15ページからアレグラFX、フェキソフェナジン塩酸塩です。こちらもアレルギー用薬です。1617ページに留意点がありますが、アレルギー性鼻炎、または風邪等のほかの原因によるものか分からない場合の内容の確認。副作用に関しては、アナフィラキシーショックの症状が確認事項として挙げております。

18ページからアイフリーコーワALということで、こちらもアレルギー用薬ですが点眼剤です。留意点は、記載のとおりです。7歳未満の小児ではないこと。また、18ページの下にありますが、目やにのみ多い場合など、アレルギーとは言いきれない場合には、使用前に医療機関を受診するよう促すといった事項を書いております。

20ページ、ナロンメディカル、イブプロフェンの製剤ですが、解熱鎮痛薬です。21ページ以降、留意点を記載しております。22ページの副作用の関連については、低体温や四肢冷却といった症状の確認も挙げております。

24ページ、コンタック鼻炎Z、セチリジン塩酸塩の製剤で、こちらもアレルギー用薬です。25ページからが留意点で、アレルギーの確認や、腎臓病の診断の有無を確認といったポイントを挙げております。

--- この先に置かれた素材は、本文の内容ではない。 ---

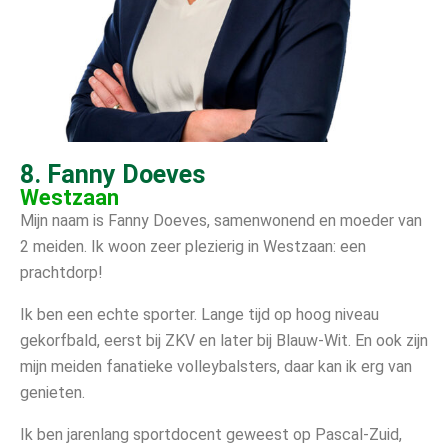
8. Fanny Doeves
Westzaan
Mijn naam is Fanny Doeves, samenwonend en moeder van
2 meiden. Ik woon zeer plezierig in Westzaan: een
prachtdorp!
Ik ben een echte sporter. Lange tijd op hoog niveau
gekorfbald, eerst bij ZKV en later bij Blauw-Wit. En ook zijn
mijn meiden fanatieke volleybalsters, daar kan ik erg van
genieten.
Ik ben jarenlang sportdocent geweest op Pascal-Zuid,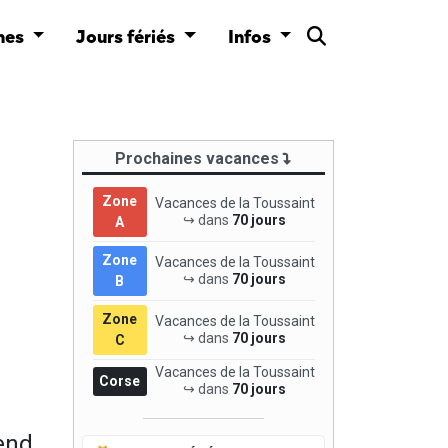
nes
Jours fériés
Infos
Prochaines vacances
Zone
Vacances de la Toussaint
↪ dans
70 jours
A
Zone
Vacances de la Toussaint
↪ dans
70 jours
B
Zone
Vacances de la Toussaint
↪ dans
70 jours
C
Vacances de la Toussaint
Corse
↪ dans
70 jours
end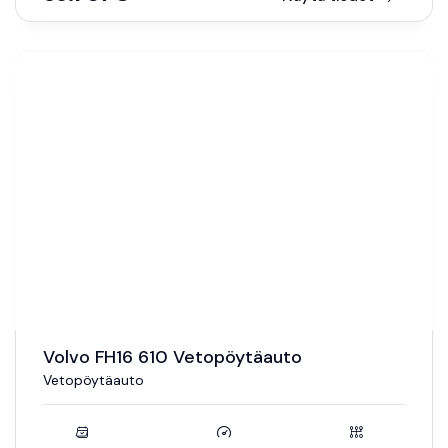
Volvo FH16 610 Vetopöytäauto
Vetopöytäauto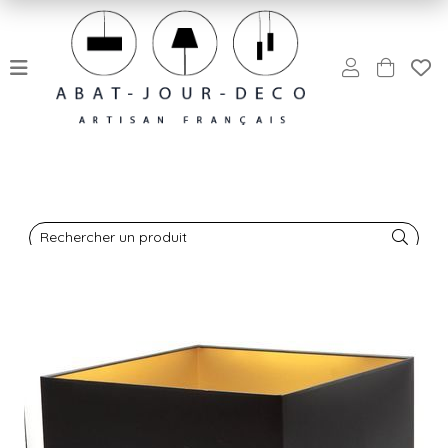
Rechercher un produit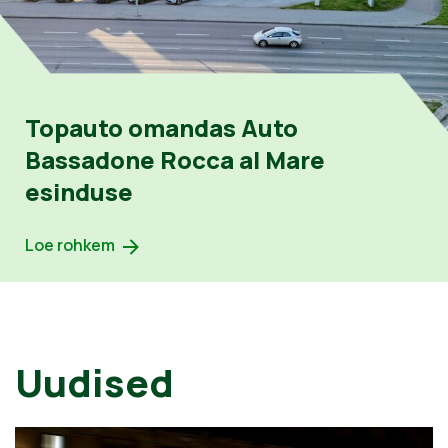
Topauto omandas Auto
Bassadone Rocca al Mare
esinduse
Loe rohkem
Uudised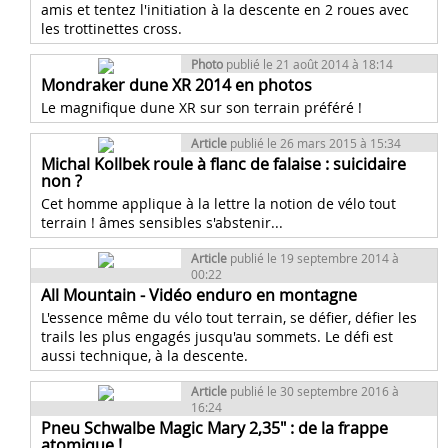
amis et tentez l'initiation à la descente en 2 roues avec
les trottinettes cross.
Photo
publié le 21 août 2014 à 18:14
Mondraker dune XR 2014 en photos
Le magnifique dune XR sur son terrain préféré !
Article
publié le 26 mars 2015 à 15:34
Michal Kollbek roule à flanc de falaise : suicidaire
non ?
Cet homme applique à la lettre la notion de vélo tout
terrain ! âmes sensibles s'abstenir...
Article
publié le 19 septembre 2014 à
00:22
All Mountain - Vidéo enduro en montagne
L'essence même du vélo tout terrain, se défier, défier les
trails les plus engagés jusqu'au sommets. Le défi est
aussi technique, à la descente.
Article
publié le 30 septembre 2016 à
16:24
Pneu Schwalbe Magic Mary 2,35" : de la frappe
atomique !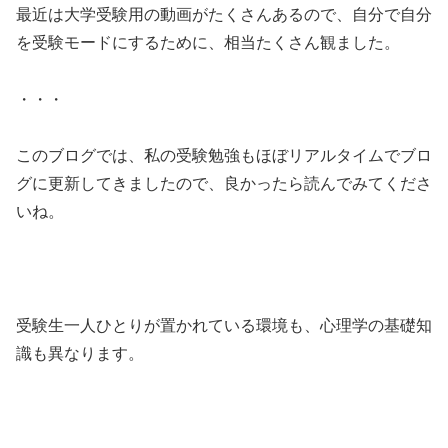
最近は大学受験用の動画がたくさんあるので、自分で自分
を受験モードにするために、相当たくさん観ました。
・・・
このブログでは、私の受験勉強もほぼリアルタイムでブロ
グに更新してきましたので、良かったら読んでみてくださ
いね。
受験生一人ひとりが置かれている環境も、心理学の基礎知
識も異なります。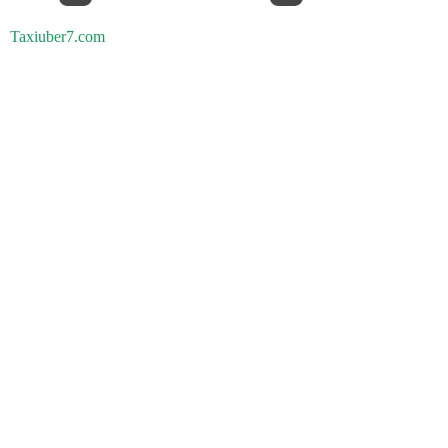
Taxiuber7.com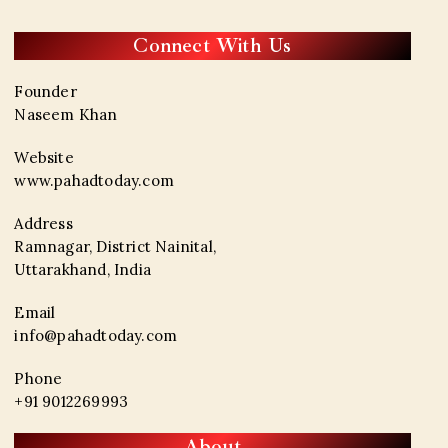
Connect With Us
Founder
Naseem Khan
Website
www.pahadtoday.com
Address
Ramnagar, District Nainital,
Uttarakhand, India
Email
info@pahadtoday.com
Phone
+91 9012269993
About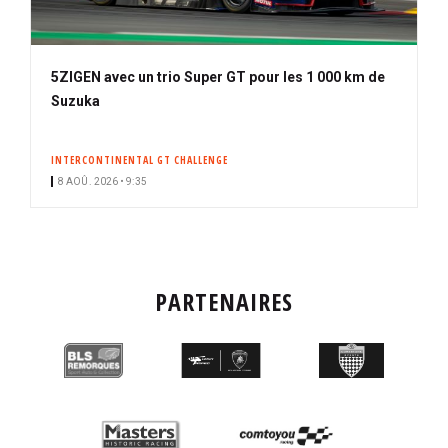
5ZIGEN avec un trio Super GT pour les 1 000 km de
Suzuka
INTERCONTINENTAL GT CHALLENGE
8 AOÛ. 2026 • 9:35
PARTENAIRES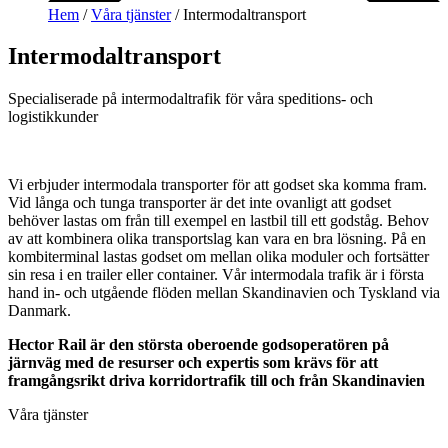
Hem
/
Våra tjänster
/ Intermodaltransport
Intermodaltransport
Specialiserade på intermodaltrafik för våra speditions- och
logistikkunder
Vi erbjuder intermodala transporter för att godset ska komma fram.
Vid långa och tunga transporter är det inte ovanligt att godset
behöver lastas om från till exempel en lastbil till ett godståg. Behov
av att kombinera olika transportslag kan vara en bra lösning. På en
kombiterminal lastas godset om mellan olika moduler och fortsätter
sin resa i en trailer eller container. Vår intermodala trafik är i första
hand in- och utgående flöden mellan Skandinavien och Tyskland via
Danmark.
Hector Rail är den största oberoende godsoperatören på
järnväg med de resurser och expertis som krävs för att
framgångsrikt driva korridortrafik till och från Skandinavien
Våra tjänster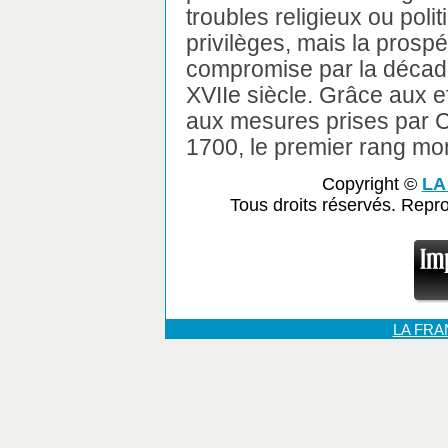
troubles religieux ou poli
privilèges, mais la prosp
compromise par la décad
XVIIe siècle. Grâce aux e
aux mesures prises par C
1700, le premier rang mond
Copyright ©
LA
Tous droits réservés. Repr
LA FR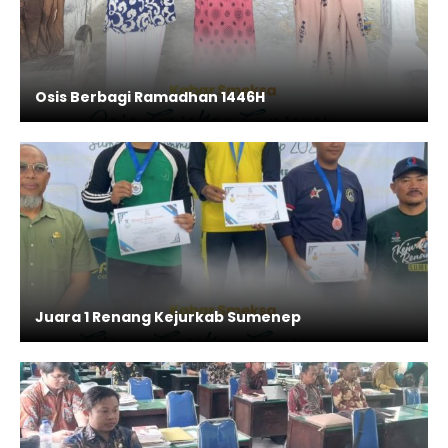
Osis Berbagi Ramadhan 1446H
Juara 1 Renang Kejurkab Sumenep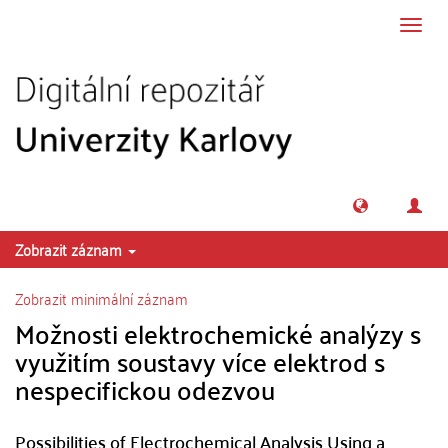
Přeskočit na obsah
Přepn
navig
Zobrazit záznam
Zobrazit minimální záznam
Možnosti elektrochemické analýzy s
využitím soustavy více elektrod s
nespecifickou odezvou
Possibilities of Electrochemical Analysis Using a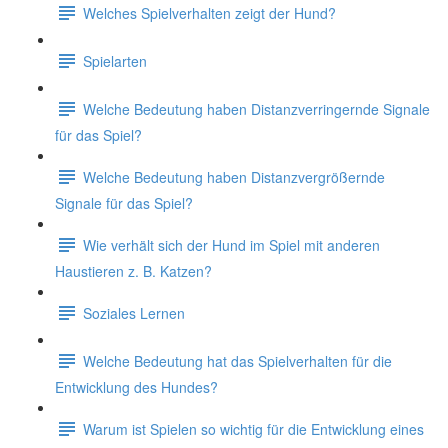
Welches Spielverhalten zeigt der Hund?
Spielarten
Welche Bedeutung haben Distanzverringernde Signale
für das Spiel?
Welche Bedeutung haben Distanzvergrößernde
Signale für das Spiel?
Wie verhält sich der Hund im Spiel mit anderen
Haustieren z. B. Katzen?
Soziales Lernen
Welche Bedeutung hat das Spielverhalten für die
Entwicklung des Hundes?
Warum ist Spielen so wichtig für die Entwicklung eines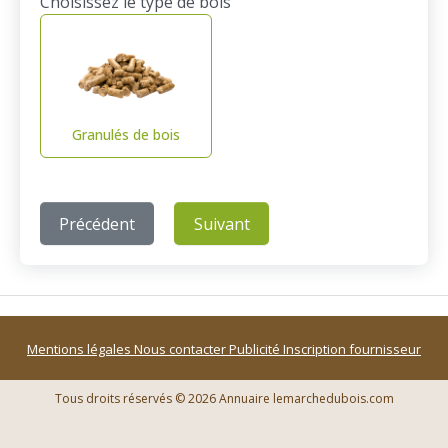
Choisissez le type de bois
Granulés de bois
Précédent
Suivant
Mentions légales
Nous contacter
Publicité
Inscription fournisseur
Tous droits réservés © 2026 Annuaire lemarchedubois.com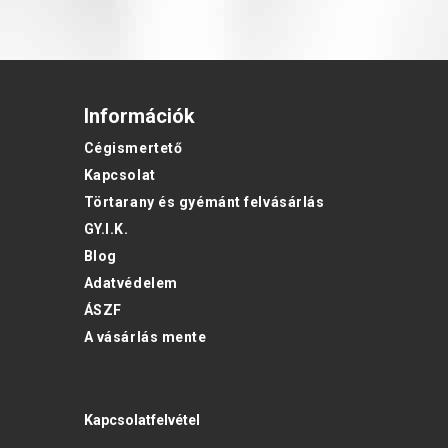
Információk
Cégismertető
Kapcsolat
Törtarany és gyémánt felvásárlás
GY.I.K.
Blog
Adatvédelem
ÁSZF
A vásárlás mente
Kapcsolatfelvétel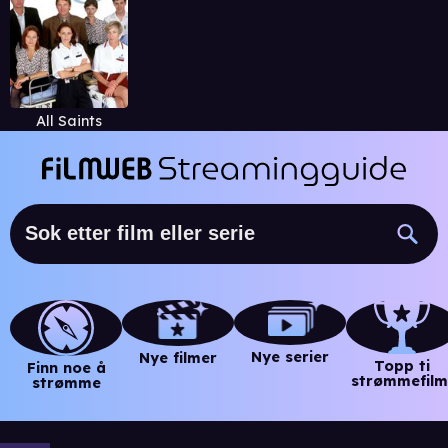
All Saints
Nye serier
Nye filmer
Topp ti
Finn noe å
strømmefilm
strømme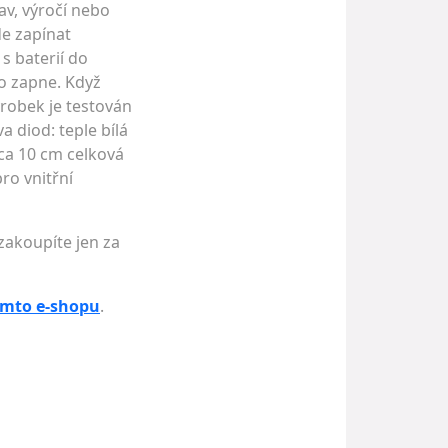
av, výročí nebo
de zapínat
s baterií do
mo zapne. Když
ýrobek je testován
 diod: teple bílá
ca 10 cm celková
ro vnitřní
zakoupíte jen za
omto e-shopu
.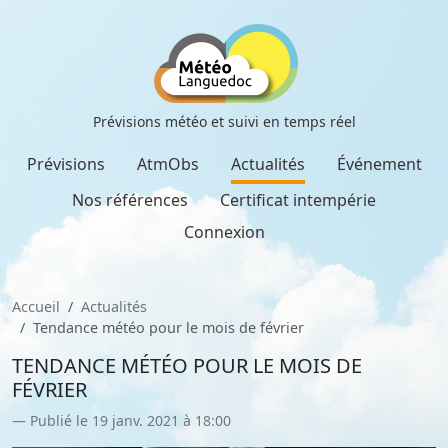
Prévisions météo et suivi en temps réel
Prévisions
AtmObs
Actualités
Événement
Nos références
Certificat intempérie
Connexion
Accueil
Actualités
Tendance météo pour le mois de février
TENDANCE MÉTÉO POUR LE MOIS DE
FÉVRIER
Publié le 19 janv. 2021 à 18:00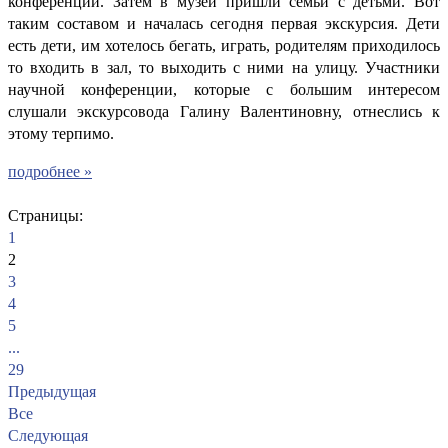
конференции. Затем в музей пришли семьи с детьми. Вот
таким составом и началась сегодня первая экскурсия. Дети
есть дети, им хотелось бегать, играть, родителям приходилось
то входить в зал, то выходить с ними на улицу. Участники
научной конференции, которые с большим интересом
слушали экскурсовода Галину Валентиновну, отнеслись к
этому терпимо.
подробнее »
Страницы:
1
2
3
4
5
...
29
Предыдущая
Все
Следующая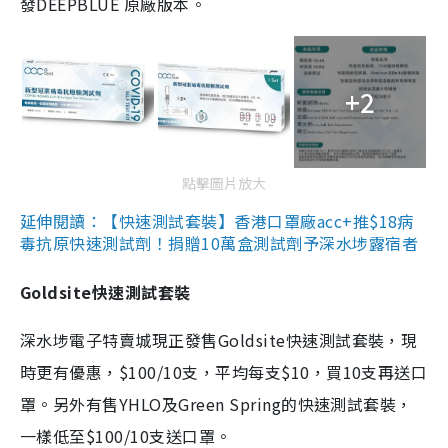
發DEEPBLUE 原廠版本。
+2
點擊圖片放大
延伸閱讀：【快速測試套裝】香港口罩廠acc+推$18病
毒抗原快速測試劑！捐贈10萬盒測試劑予深水埗露宿者
Goldsite快速測試套裝
深水埗電子特賣城現正發售Goldsite快速測試套裝，現
時更有優惠，$100/10支，平均每支$10，買10支再送口
罩。另外有售YHLO及Green Spring的快速測試套裝，
一樣低至$100/10支送口罩。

27ページ、エパデールT、エパアルテです。留意点としては28ページから、アレルギー症状の確認とともに、本剤の使用は医療機関を受診された方に限ること。またはチェックシートを用いた必要事項の確認を必ず行う、といったことをポイントで挙げております。

31ページ、ダイレクトOTCですが、アンチスタックスです。軽度の静脈還流障害を効能とするものです。留意点は3233ページで挙げております。足以外のむくみ、又は全身にむくみがある場合には販売を控えるということを挙げております。

○橋田部会長 ここでひと区切りになりますので、ここで一度切らせていただいてよろしいですか。今まで御説明いただいたのは、先ほどの表で言いますとスイッチ直後品目23品目で、そのうち調査期間が終了予定で外れるもの以外のものというところまでですね。この後、またご説明を始めていただくのは、新たに承認等された品目、それから劇薬5品目と出てくるのだと思います。これは要指導医薬品という新しいルール、カテゴリーが出来て、それを実際に運用していくための一般用医薬品の指定というお話だと思います。

 最初に資料を使って新しい制度がどのようになっているか御説明いただきましたが、なかなか我々は初めて聞く話ですので、十分理解し難いところもあると思います。そこで、ここで一度正しく理解するためにもう少し整理する必要があるところがありましたら御質問を頂きたいと思います。あと実際に品目のリストがありまして、これをグループ化して整理して、指定から初めから外れるものとかを確認しないといけないわけですから、その意味も説明していただく必要があると思います。そういうことで、一度ここで御質問を頂くことにしてよろしいですか。そのあと、また必要に応じて各品目の御説明を頂くということで、時間も余りありませんので、もしよろしければ、まずこの制度についての御質問等を頂けたらと思います。これは実際の運用の仕方ということかもしれませんが。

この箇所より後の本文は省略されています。